## EXERCISE BRIEF
Looking at the entries below, state how many lines contain the word "target". Give the number alone.

## RECORDS FOR THE TASK
+--

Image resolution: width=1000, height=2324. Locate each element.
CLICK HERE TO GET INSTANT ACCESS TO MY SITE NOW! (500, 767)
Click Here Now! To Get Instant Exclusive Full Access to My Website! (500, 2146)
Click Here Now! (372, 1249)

+--

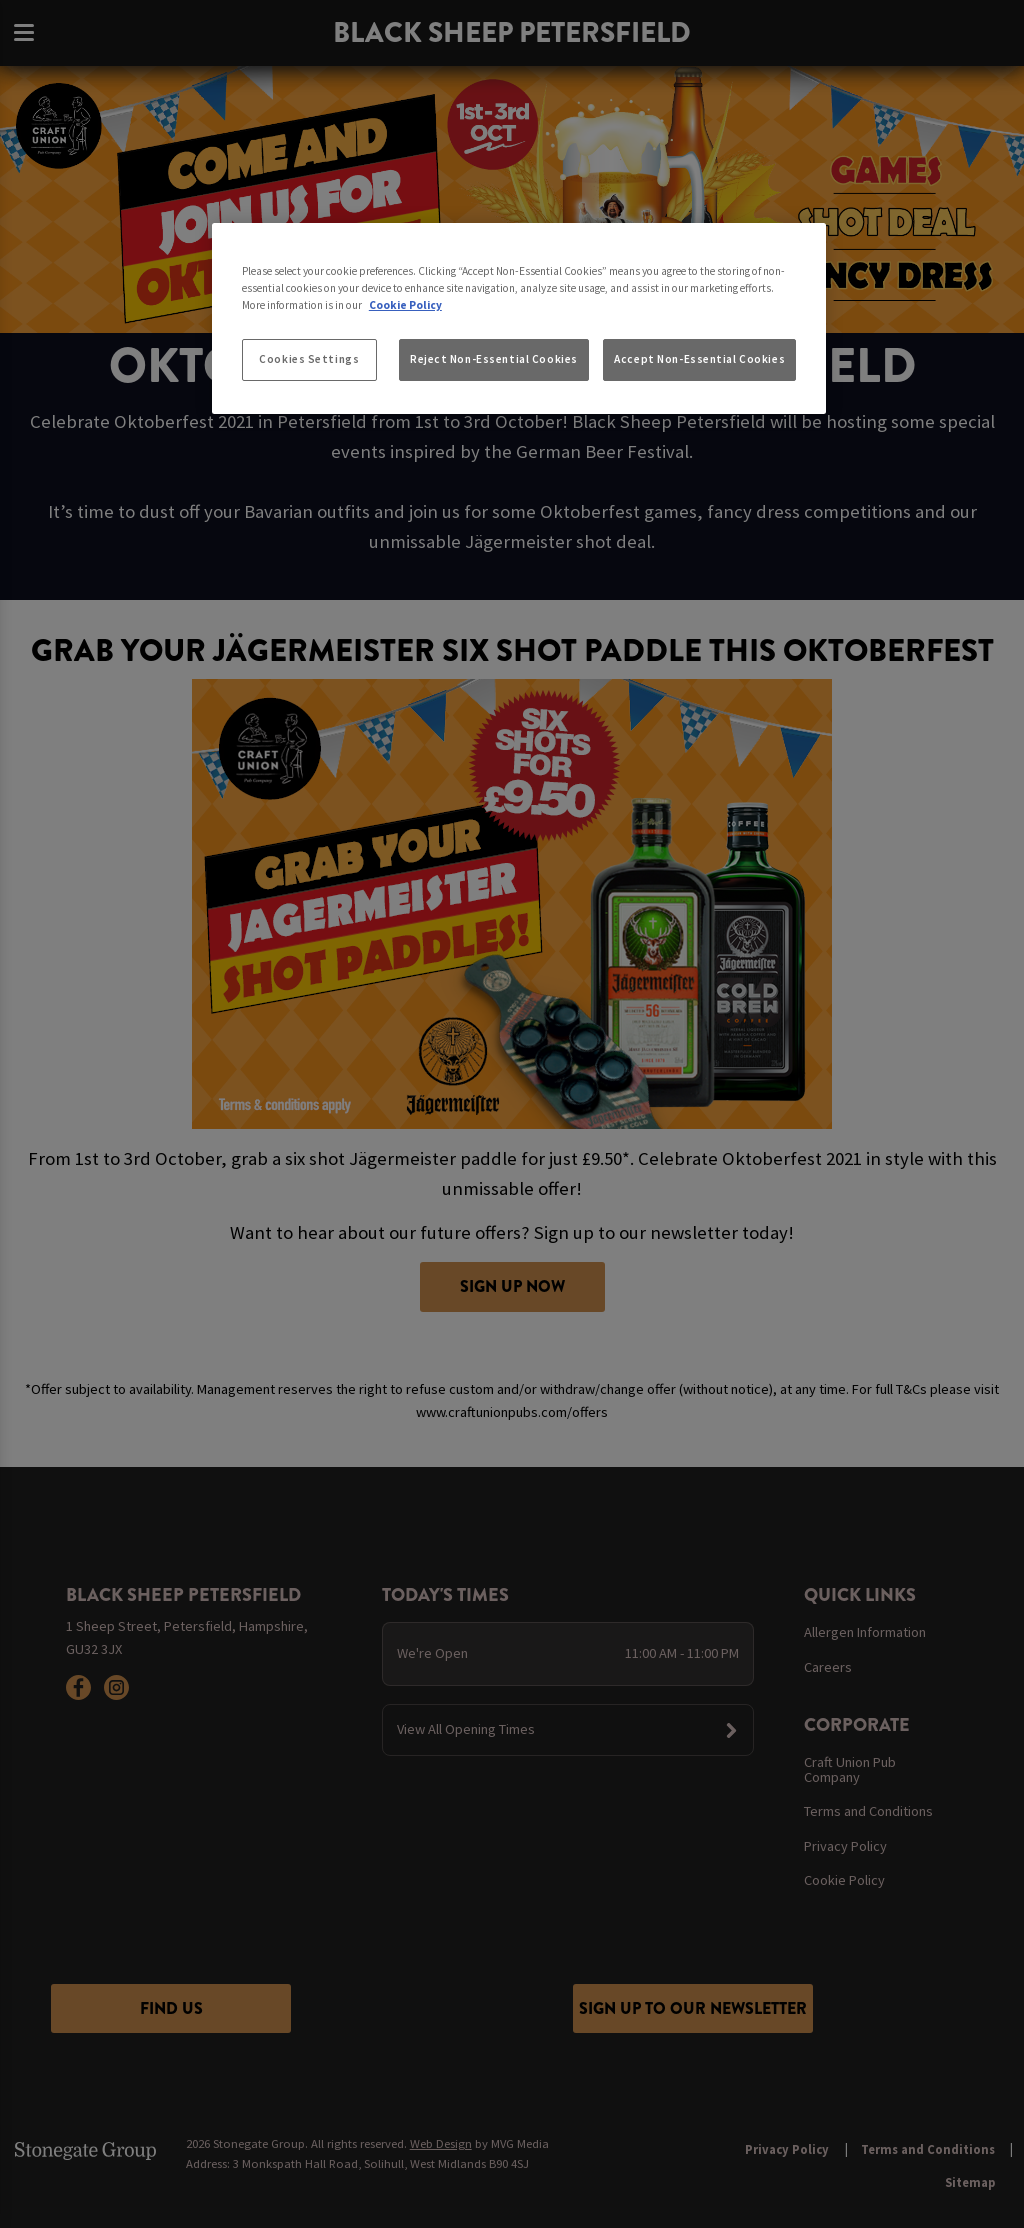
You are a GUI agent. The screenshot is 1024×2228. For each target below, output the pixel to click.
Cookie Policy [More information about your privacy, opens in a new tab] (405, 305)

+--

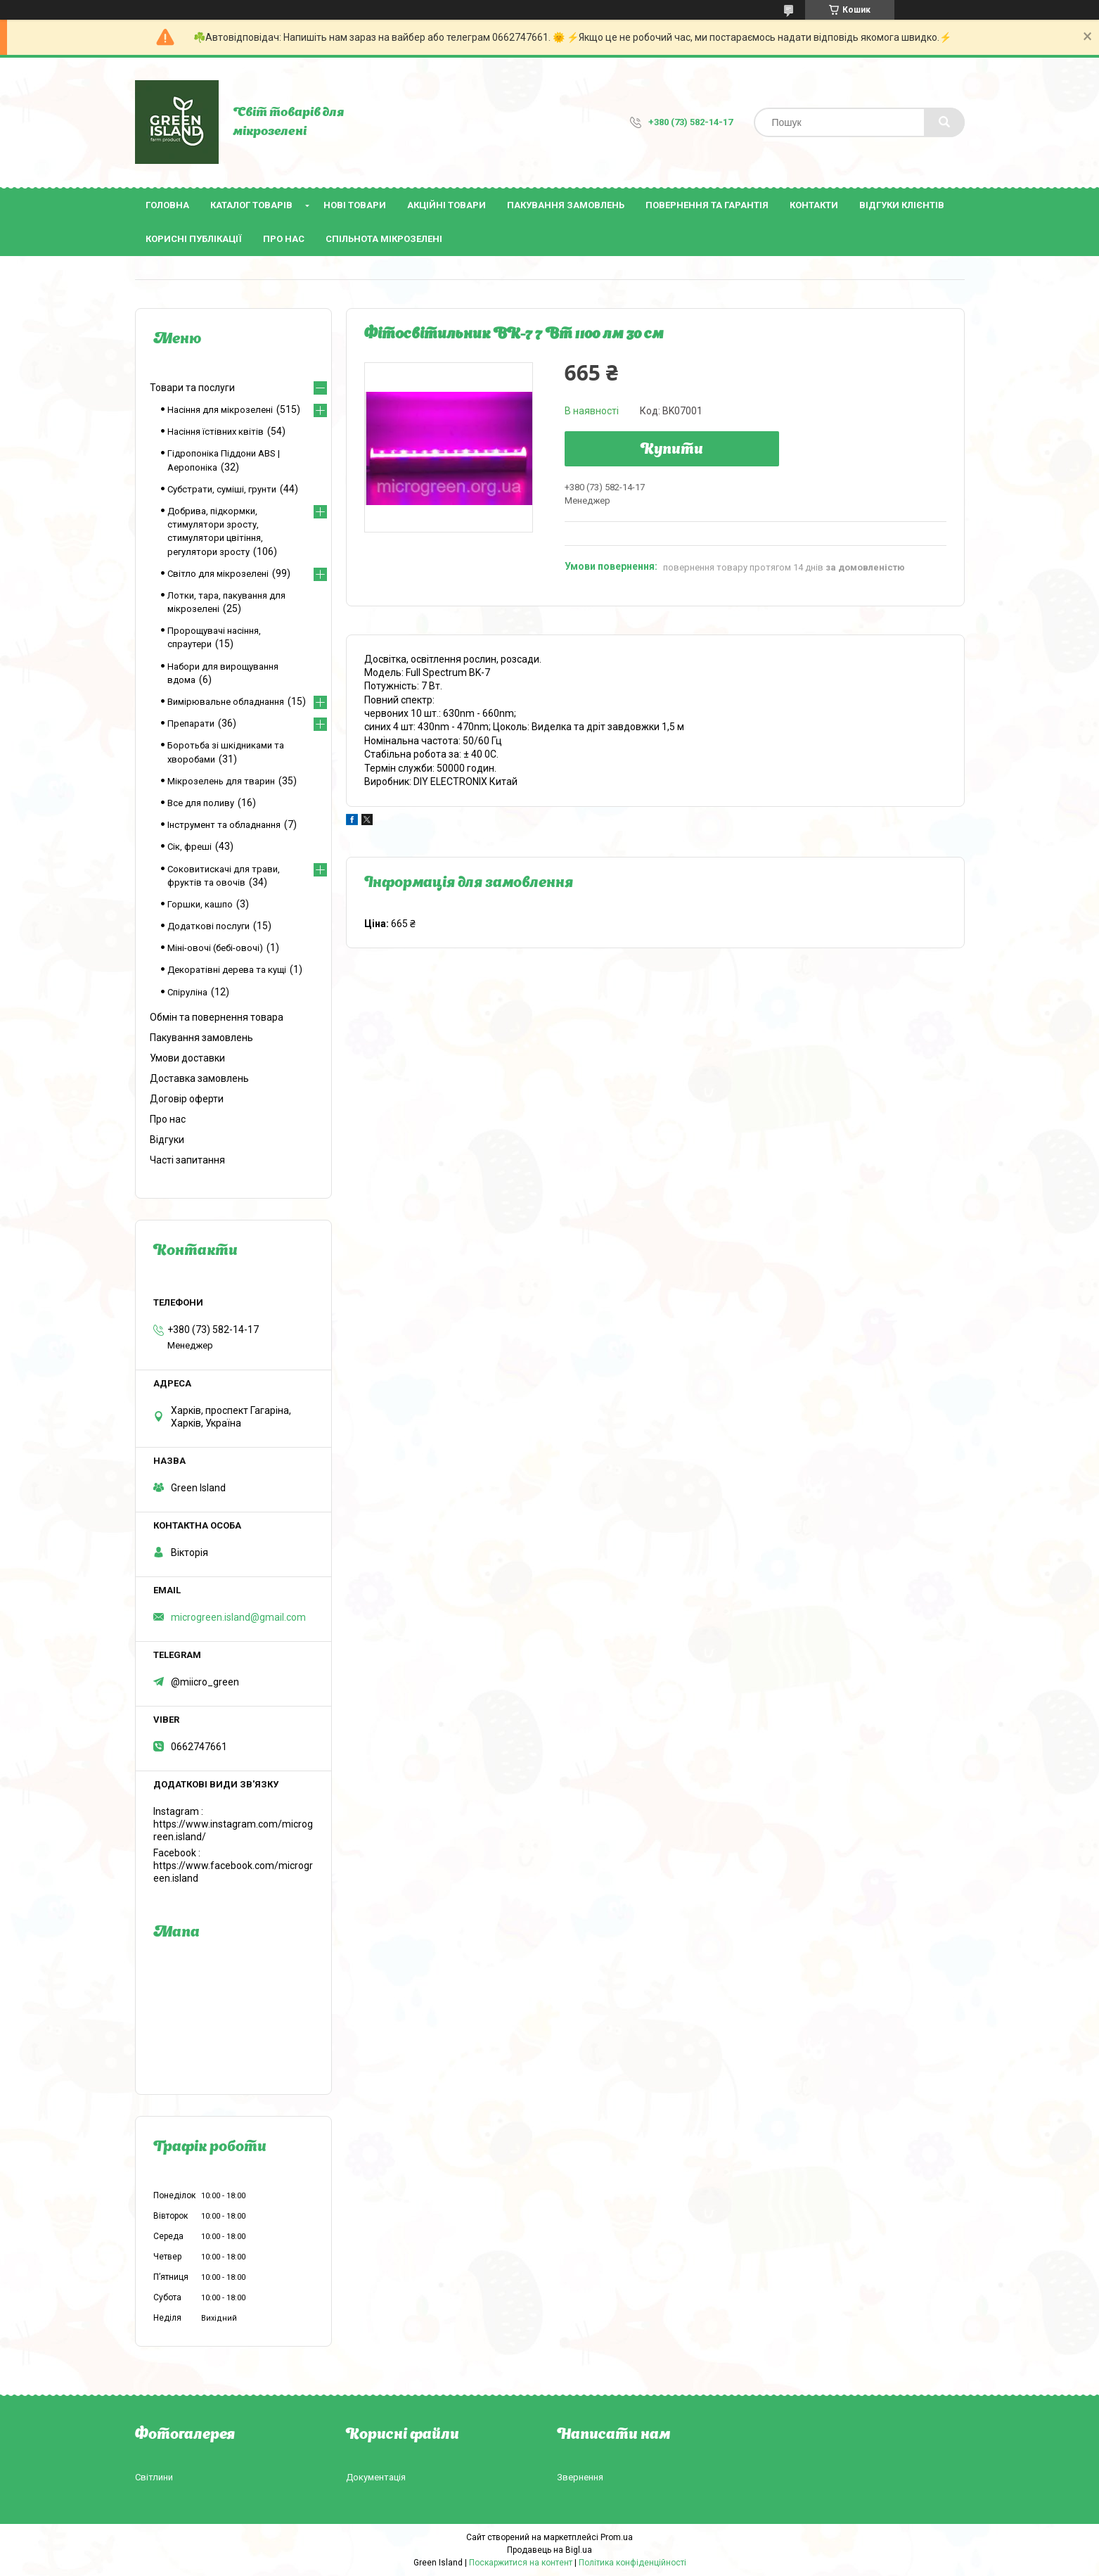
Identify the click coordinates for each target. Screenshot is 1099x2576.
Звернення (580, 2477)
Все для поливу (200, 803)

+--

## RESULT OF THIS EXERCISE
2